Говорили, что во всем виноваты ошибки нашего руководства. Но ведь ошибки свойственно делать всем. Не меньше ошибался и противник. Определенно можно сказать, что в таком большом деле, как мировая война, наши и немецкие ошибки вполне друг друга уравновешивали.

Так что, по-видимому, в основе наших неудач лежит что-то другое: скорее, качественная сторона. Если посмотреть поглубже, то у нас в армии, как и во всей нашей жизни, всем и на все наплевать. Каждый, несмотря на наши уверения в обратном, твердо считает, что "моя хата с краю" и "больше всех мне не надо". В армии этого мнения держатся все: от маршала до солдата. Такое равнодушие и порождает наши неурядицы. Во время войны они делаются более заметными. Только и всего. Таков наш национальный характер.

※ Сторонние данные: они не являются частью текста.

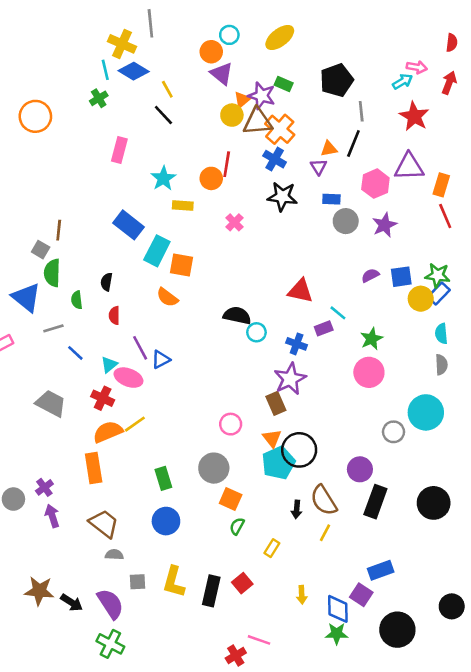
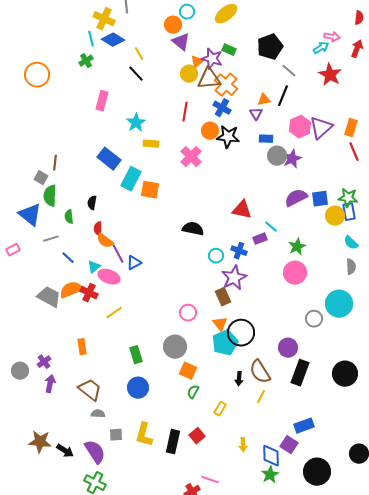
gray line: (361, 111) -> (289, 71), turned -42
purple triangle: (409, 167) -> (321, 128), moved, turned -40
orange circle: (211, 178) -> (210, 131), moved
pink cross: (234, 222) -> (191, 157), size x1.5
purple star: (384, 225) -> (292, 159), moved
purple semicircle: (370, 275) -> (296, 198), size x1.6
blue rectangle: (439, 293) -> (349, 212), turned -54
orange semicircle: (167, 297) -> (105, 241), moved
cyan circle: (256, 332) -> (216, 256), moved
cyan semicircle: (441, 334) -> (351, 243), turned -42
orange semicircle: (108, 432) -> (71, 290), moved
orange rectangle: (94, 468) -> (82, 347), size x0.7
purple arrow: (52, 516) -> (50, 384), turned 30
green star: (337, 634) -> (270, 475), turned -30

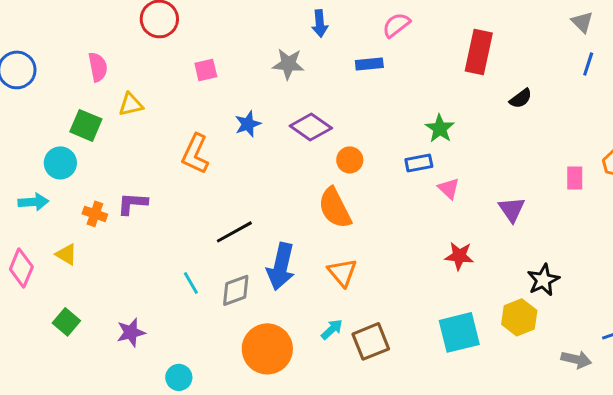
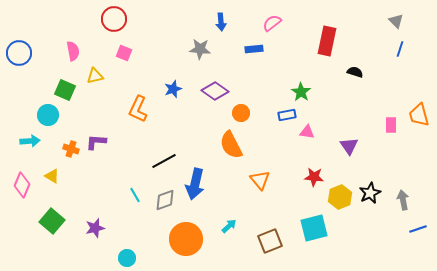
pink square: (206, 70) -> (124, 53), moved, turned 35
black semicircle: (521, 98) -> (355, 72), turned -126
pink triangle: (449, 188) -> (307, 132), turned -35
orange triangle: (342, 272) -> (260, 180), moved
yellow hexagon: (519, 317) -> (340, 197), moved
green square: (66, 322) -> (52, 221), size x1.4
brown square: (371, 341) -> (270, 241), moved
gray arrow: (576, 359) -> (403, 200), moved, turned -114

По этой ли причине, или отчего другого, мы еще внутренне недисциплинированны. Получив приказ, мы, в отличие от немца, больше думаем не о том, как этот приказ получше выполнить, а о том, как бы сделать так, чтобы его обойти, уклониться, и, если возможно, то и не выполнить. У нас везде, а тем более в армии, дисциплина лишь внешняя, только когда перед тобой начальник. Настоящей же, внутренней дисциплины нет. Все это и делает нашу армию, при всей ее несметности, малобоеспособной. И воюем мы всегда не умением, а числом. Если бы это было не так, то не нужно было бы и говорить этого. Так было во всех прошлых войнах, и так происходит сейчас.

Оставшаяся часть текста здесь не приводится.